Dataset excerpts
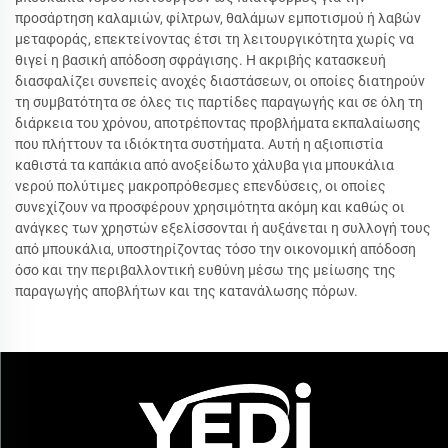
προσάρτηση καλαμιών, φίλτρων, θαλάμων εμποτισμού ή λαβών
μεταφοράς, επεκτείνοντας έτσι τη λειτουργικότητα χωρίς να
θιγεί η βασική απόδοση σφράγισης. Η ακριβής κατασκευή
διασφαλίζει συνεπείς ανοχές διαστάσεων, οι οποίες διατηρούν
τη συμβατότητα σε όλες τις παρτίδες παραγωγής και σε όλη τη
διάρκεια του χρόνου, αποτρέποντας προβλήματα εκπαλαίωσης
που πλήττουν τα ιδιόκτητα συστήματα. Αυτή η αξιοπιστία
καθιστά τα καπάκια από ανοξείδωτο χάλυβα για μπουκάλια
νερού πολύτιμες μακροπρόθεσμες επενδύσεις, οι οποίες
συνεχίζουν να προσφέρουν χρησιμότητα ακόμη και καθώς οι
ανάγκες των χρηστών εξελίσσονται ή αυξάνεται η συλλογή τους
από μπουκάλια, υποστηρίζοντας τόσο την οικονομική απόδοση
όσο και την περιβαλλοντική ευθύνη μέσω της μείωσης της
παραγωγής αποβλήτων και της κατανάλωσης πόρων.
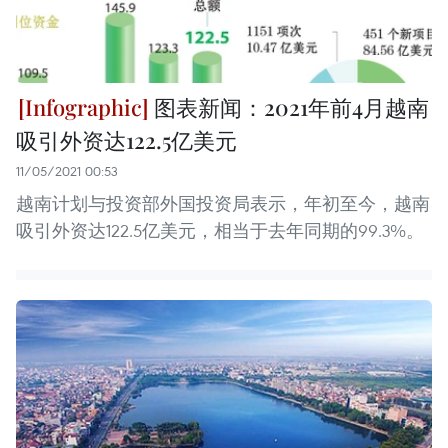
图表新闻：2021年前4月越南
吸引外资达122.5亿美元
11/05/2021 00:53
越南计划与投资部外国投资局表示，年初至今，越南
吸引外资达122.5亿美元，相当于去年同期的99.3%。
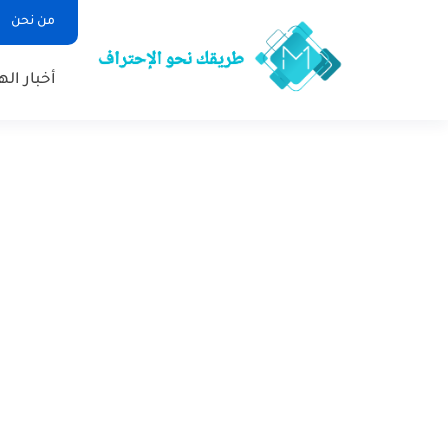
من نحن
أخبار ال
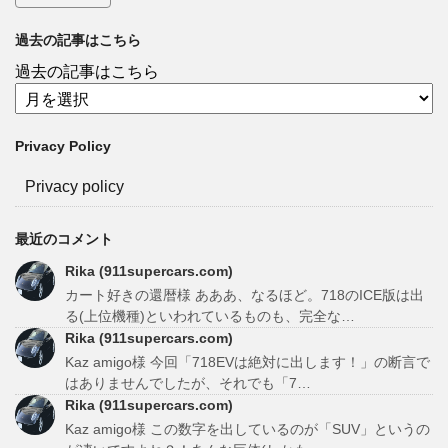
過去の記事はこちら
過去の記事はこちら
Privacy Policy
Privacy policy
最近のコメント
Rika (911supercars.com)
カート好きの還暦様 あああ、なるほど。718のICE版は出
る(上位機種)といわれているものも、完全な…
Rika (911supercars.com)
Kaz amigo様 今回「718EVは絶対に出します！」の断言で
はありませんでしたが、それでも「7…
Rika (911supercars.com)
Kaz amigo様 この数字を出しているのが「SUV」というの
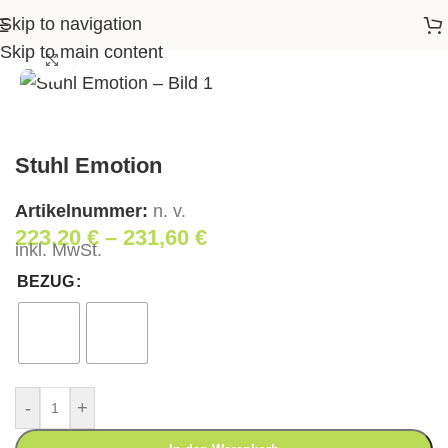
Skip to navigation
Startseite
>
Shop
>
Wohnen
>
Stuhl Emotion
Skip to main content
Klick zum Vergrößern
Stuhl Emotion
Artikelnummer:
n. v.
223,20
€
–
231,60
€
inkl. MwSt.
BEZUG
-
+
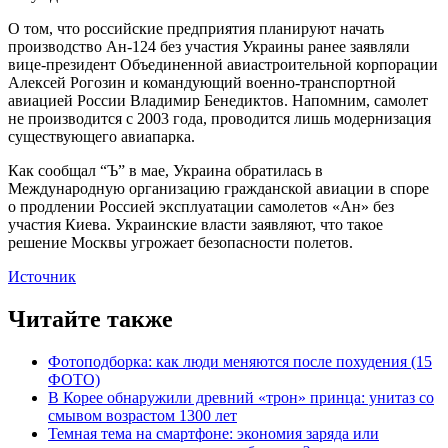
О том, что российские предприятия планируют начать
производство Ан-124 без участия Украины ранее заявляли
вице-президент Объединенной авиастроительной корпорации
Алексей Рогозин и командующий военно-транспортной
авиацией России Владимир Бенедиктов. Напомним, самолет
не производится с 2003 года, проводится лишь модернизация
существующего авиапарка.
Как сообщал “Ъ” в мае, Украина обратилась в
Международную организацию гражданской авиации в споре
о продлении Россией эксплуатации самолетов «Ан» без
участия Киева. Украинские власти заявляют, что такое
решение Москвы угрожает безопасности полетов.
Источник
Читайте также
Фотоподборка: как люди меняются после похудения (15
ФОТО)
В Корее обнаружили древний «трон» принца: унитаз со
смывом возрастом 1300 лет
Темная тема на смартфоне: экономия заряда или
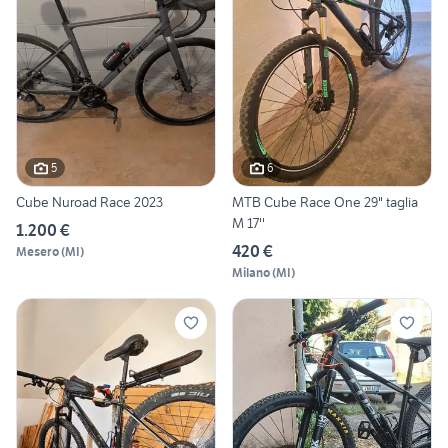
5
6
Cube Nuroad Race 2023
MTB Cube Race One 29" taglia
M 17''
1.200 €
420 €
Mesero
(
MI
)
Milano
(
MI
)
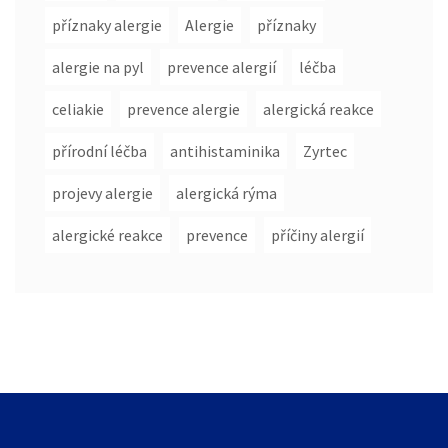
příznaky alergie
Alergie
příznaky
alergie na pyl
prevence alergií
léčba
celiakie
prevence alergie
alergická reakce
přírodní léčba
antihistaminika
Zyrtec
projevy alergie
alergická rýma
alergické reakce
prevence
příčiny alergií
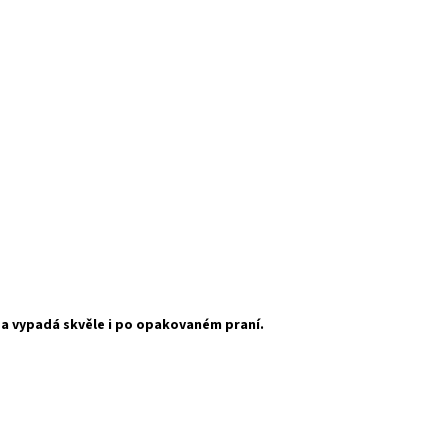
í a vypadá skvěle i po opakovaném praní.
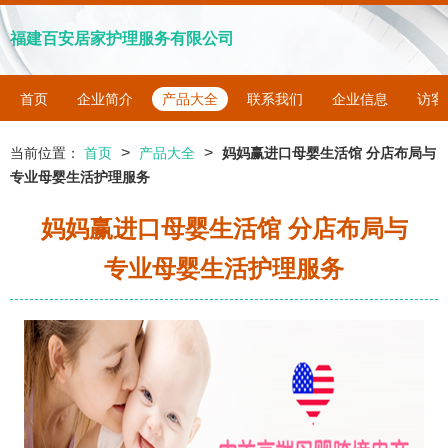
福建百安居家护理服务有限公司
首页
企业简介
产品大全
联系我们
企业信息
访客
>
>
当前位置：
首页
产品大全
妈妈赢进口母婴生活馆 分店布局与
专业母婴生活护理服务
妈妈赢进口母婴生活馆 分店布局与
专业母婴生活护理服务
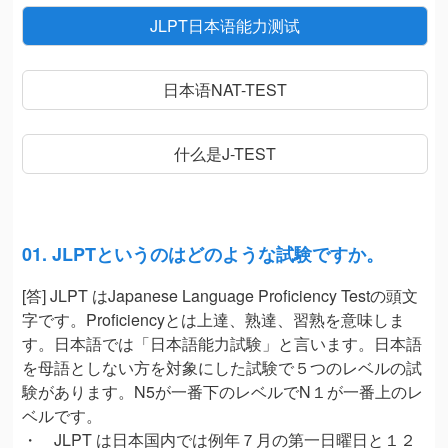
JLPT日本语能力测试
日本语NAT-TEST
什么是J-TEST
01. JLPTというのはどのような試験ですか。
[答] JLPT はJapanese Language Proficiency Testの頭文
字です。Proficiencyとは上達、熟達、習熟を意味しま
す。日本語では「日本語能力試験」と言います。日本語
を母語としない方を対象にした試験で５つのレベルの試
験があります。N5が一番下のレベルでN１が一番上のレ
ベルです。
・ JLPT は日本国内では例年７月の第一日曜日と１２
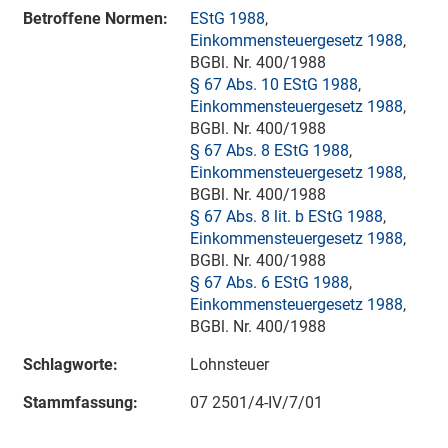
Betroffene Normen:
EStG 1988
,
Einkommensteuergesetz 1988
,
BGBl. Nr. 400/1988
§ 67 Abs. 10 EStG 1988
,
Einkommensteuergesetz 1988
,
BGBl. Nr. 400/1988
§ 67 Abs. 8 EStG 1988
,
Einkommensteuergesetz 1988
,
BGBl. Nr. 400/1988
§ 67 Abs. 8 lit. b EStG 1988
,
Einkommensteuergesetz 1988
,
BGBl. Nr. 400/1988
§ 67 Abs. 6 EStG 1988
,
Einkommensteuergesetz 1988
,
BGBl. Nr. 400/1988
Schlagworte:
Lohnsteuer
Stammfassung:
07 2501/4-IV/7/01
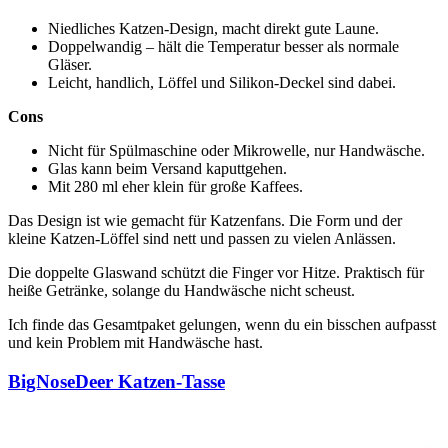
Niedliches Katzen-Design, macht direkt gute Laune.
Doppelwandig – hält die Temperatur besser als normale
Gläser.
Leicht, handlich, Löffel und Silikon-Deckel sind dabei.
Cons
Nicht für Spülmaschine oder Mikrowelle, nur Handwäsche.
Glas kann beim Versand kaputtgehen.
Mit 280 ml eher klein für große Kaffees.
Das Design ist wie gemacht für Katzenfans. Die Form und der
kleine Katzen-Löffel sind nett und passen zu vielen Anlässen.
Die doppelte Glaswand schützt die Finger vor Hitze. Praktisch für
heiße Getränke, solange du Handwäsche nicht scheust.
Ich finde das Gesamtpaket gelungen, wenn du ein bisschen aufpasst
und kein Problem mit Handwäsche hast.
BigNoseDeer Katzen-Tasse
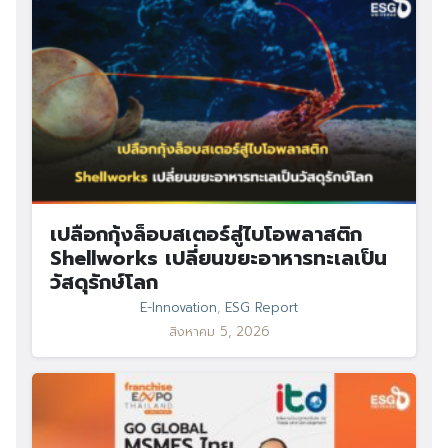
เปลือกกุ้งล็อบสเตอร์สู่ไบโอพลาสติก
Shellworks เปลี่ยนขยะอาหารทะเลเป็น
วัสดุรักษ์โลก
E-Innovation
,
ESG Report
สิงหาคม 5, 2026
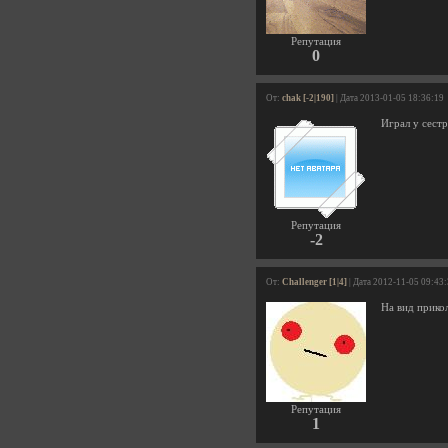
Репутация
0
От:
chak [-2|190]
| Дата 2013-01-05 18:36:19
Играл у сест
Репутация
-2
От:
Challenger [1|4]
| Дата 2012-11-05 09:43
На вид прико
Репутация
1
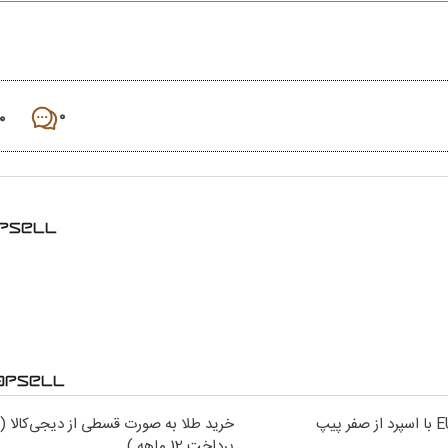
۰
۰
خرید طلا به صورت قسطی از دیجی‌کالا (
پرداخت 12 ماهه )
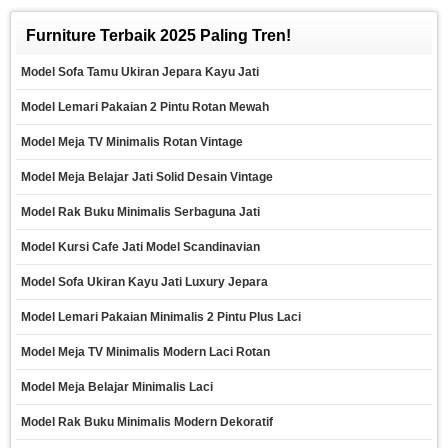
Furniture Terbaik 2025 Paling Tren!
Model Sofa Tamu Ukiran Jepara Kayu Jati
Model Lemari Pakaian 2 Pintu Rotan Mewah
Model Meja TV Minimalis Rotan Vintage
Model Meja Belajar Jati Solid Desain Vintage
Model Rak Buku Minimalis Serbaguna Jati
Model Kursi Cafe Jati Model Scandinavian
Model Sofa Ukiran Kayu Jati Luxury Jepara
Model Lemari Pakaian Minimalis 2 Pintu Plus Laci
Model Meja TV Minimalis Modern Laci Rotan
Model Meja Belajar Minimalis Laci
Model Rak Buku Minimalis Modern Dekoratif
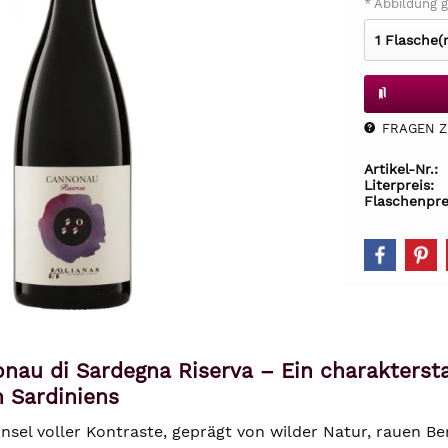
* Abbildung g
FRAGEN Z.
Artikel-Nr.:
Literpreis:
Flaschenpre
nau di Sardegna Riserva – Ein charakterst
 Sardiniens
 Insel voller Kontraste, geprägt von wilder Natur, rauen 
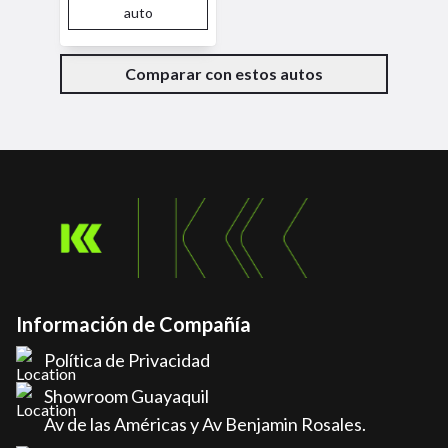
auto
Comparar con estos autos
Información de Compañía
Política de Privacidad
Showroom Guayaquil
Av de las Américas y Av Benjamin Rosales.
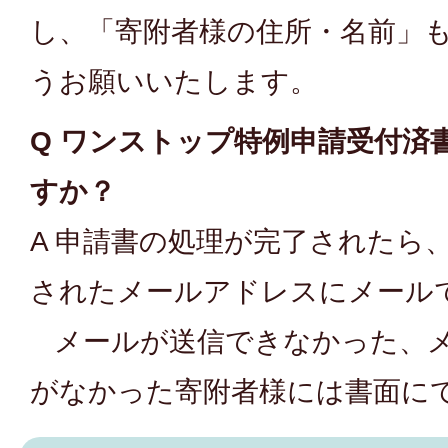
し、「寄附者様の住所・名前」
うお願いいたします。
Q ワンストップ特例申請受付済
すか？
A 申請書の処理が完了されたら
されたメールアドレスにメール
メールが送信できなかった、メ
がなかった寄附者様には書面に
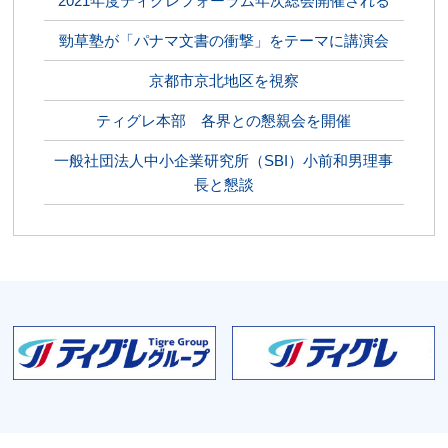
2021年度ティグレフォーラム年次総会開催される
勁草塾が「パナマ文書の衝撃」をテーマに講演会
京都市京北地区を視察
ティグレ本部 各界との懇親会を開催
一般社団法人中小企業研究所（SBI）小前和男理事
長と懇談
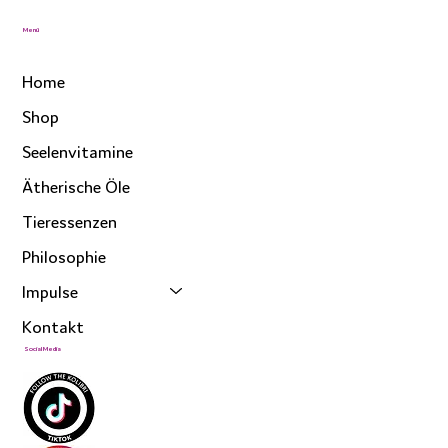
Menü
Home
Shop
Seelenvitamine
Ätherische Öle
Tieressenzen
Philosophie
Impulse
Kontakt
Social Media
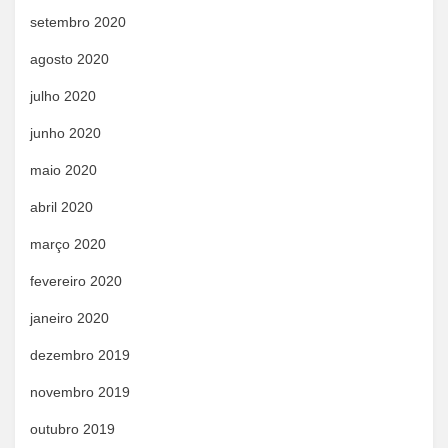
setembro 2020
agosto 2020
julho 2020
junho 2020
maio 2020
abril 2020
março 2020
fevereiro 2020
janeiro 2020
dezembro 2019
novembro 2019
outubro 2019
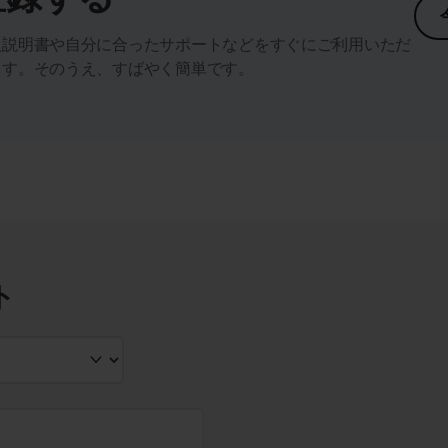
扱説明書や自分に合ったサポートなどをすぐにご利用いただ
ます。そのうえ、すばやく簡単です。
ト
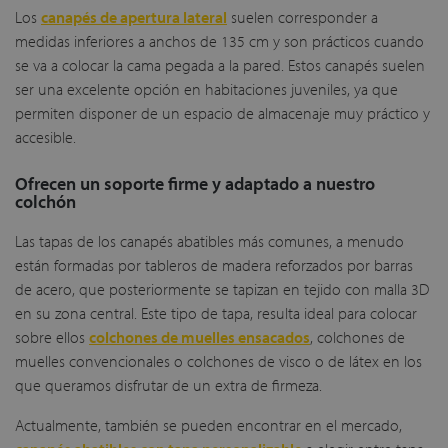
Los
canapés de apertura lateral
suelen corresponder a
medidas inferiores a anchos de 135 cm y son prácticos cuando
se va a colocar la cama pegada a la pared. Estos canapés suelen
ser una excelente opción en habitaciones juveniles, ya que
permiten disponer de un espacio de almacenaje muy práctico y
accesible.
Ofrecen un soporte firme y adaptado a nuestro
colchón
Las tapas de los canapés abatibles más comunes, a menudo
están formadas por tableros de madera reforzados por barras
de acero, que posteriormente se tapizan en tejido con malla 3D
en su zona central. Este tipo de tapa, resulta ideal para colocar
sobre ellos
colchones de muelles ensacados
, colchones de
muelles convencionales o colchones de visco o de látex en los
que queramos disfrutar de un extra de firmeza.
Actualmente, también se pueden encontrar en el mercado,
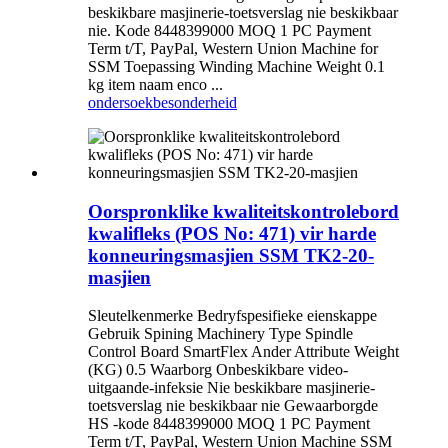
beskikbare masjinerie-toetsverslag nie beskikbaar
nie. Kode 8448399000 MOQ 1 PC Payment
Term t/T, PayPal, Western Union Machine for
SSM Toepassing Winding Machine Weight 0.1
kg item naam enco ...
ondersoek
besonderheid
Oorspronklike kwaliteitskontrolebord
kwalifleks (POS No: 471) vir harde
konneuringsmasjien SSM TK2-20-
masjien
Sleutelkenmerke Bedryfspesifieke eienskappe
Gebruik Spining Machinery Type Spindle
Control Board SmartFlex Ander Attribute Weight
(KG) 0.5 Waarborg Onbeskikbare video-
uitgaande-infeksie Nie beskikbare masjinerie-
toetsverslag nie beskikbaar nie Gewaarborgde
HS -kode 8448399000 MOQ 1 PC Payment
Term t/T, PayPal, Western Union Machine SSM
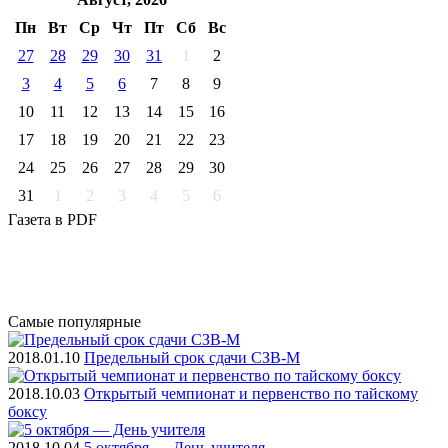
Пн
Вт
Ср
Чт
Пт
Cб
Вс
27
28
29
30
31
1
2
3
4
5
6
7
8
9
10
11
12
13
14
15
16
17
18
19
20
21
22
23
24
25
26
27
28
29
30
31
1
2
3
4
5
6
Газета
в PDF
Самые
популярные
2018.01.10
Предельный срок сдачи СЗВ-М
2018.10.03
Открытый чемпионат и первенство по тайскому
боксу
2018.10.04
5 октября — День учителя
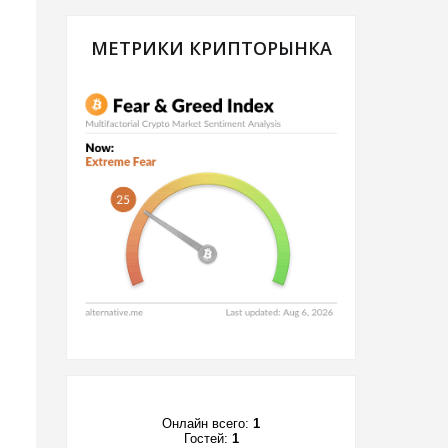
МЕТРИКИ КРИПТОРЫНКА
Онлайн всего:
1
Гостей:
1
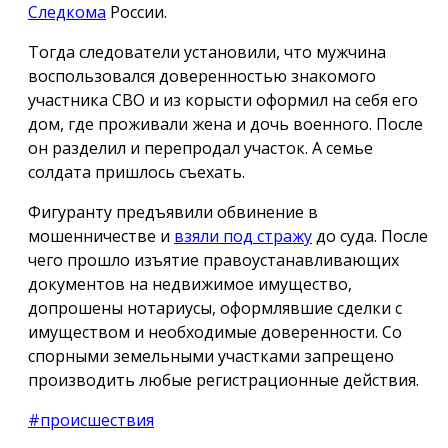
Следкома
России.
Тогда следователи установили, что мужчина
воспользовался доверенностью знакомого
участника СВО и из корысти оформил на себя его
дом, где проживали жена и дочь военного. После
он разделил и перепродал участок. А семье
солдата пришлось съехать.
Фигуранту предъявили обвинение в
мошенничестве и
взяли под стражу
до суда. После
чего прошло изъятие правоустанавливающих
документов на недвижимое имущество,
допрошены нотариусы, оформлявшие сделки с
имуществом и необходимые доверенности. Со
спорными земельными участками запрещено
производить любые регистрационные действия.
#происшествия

### GOAL OF THE EXERCISE
For every line of the records that has the word "PayPal" in it, make a copy.

### RESPONSE TO THE TASK
Term t/T, PayPal, Western Union Machine for
Term t/T, PayPal, Western Union Machine SSM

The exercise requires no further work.